I recently sold a story for "real" money for the first time in my life. Yay! I got the email at 11pm and said "Oh, my god" loudly enough and with enough force that my partner ran out of the bathroom to make sure I hadn't stabbed myself. But as soon as the legitimate shock faded I started thinking about a.) what on earth they must have been thinking, and b.) how on earth I would get to the next milestone on the professional writer trail.
This is a weird double consciousness right here: on the one hand you think you cannot possibly be worthy, that whatever you've submitted is honestly not ready and someone clearly had an off day on the editorial side. On the other hand your eyes are so much larger than your stomach and you can't stop thinking about the bigger markets, the anthologies, the book deals. Presumably after that it's the series contract, the foreign rights, Hollywood or The CW.
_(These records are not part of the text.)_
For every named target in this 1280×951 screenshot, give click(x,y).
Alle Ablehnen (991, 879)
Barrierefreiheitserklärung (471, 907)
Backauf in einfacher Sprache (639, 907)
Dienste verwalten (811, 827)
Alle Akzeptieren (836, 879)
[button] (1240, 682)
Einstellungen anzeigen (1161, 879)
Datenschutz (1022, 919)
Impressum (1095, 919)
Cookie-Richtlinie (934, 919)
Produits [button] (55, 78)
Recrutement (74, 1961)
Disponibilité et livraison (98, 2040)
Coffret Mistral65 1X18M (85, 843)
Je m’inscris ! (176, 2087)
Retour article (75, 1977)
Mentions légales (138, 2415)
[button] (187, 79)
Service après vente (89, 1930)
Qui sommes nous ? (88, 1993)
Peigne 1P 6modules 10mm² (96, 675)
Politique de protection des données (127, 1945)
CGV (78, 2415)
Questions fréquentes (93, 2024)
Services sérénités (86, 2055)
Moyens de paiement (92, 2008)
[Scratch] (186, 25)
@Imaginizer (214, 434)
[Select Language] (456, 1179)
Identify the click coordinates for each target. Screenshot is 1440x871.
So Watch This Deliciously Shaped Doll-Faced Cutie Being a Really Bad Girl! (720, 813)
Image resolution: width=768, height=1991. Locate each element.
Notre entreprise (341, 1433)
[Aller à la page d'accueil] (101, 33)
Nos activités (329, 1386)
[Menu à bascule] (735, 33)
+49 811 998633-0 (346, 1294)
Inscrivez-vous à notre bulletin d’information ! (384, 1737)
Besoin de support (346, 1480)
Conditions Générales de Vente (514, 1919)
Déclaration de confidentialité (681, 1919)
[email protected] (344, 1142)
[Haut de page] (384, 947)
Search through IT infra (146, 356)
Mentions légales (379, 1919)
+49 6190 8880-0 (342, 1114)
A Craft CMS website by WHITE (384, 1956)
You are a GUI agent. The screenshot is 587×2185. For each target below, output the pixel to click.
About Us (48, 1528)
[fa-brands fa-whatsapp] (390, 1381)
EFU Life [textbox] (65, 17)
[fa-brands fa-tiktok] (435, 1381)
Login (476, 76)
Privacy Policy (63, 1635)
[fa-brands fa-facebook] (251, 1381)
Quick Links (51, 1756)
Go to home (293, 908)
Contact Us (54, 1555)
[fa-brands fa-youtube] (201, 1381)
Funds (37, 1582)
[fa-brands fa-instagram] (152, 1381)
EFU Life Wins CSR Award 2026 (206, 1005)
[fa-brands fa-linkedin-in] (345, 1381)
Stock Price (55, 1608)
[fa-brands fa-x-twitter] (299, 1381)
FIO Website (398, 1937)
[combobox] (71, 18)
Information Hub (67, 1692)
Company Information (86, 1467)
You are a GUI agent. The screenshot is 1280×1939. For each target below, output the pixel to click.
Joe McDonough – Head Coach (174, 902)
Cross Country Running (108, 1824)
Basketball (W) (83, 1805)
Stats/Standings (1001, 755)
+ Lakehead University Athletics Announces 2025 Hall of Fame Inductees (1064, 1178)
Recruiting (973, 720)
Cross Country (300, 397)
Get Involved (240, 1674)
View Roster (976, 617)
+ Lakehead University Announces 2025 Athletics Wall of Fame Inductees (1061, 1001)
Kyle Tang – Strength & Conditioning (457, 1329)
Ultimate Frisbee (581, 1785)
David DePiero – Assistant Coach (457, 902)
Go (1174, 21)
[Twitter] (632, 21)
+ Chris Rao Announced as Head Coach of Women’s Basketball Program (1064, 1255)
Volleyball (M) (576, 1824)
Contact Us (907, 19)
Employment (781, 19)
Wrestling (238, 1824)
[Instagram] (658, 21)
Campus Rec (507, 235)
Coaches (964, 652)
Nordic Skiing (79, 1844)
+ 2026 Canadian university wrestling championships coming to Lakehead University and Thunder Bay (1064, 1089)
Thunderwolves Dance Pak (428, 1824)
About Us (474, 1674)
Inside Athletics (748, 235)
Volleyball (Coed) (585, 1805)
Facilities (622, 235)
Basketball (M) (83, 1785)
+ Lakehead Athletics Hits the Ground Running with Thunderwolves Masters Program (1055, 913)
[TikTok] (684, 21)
I don't even want to continue this post because I know how many of these I've read from other authors I love who all say the exact same thing, yet every time I read another one of those it's comforting the same way a hot chocolate when you can't sleep is comforting. You know it won't really help you in the long run, and it's probably all psychosomatic anyway, and yet.
Obviously we all suffer from impostor syndrome now and then, and anyone who doesn't is likely a horrible person not worth your time. I just hope that I'll get better at talking myself out of feeling like I don't belong in the room, on the table, on the page.